▶ ACTIVITY: After locating the line that contains "pendant la période du droit.", transcribe exactly that line and each one after it until the data ends, skipping pictures.

▶ GIVEN DATA:

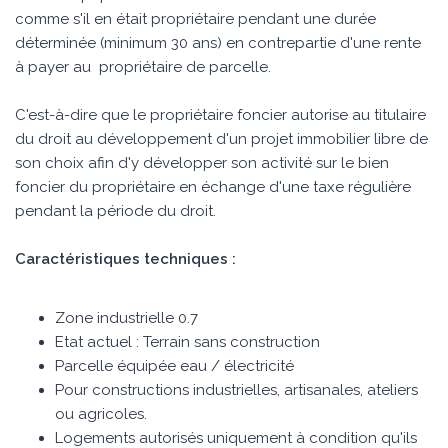
comme s'il en était propriétaire pendant une durée
déterminée (minimum 30 ans) en contrepartie d'une rente
à payer au propriétaire de parcelle.
C'est-à-dire que le propriétaire foncier autorise au titulaire
du droit au développement d'un projet immobilier libre de
son choix afin d'y développer son activité sur le bien
foncier du propriétaire en échange d'une taxe régulière
pendant la période du droit.
Caractéristiques techniques :
Zone industrielle 0.7
Etat actuel : Terrain sans construction
Parcelle équipée eau / électricité
Pour constructions industrielles, artisanales, ateliers
ou agricoles.
Logements autorisés uniquement à condition qu'ils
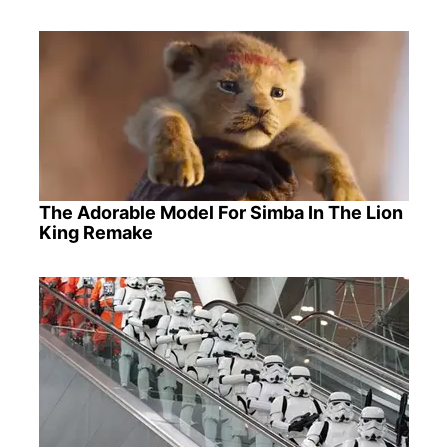
The Adorable Model For Simba In The Lion
King Remake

▶ THE ANSWER:
pendant la période du droit.
Caractéristiques techniques :
Zone industrielle 0.7
Etat actuel : Terrain sans construction
Parcelle équipée eau / électricité
Pour constructions industrielles, artisanales, ateliers
ou agricoles.
Logements autorisés uniquement à condition qu'ils
The Adorable Model For Simba In The Lion
King Remake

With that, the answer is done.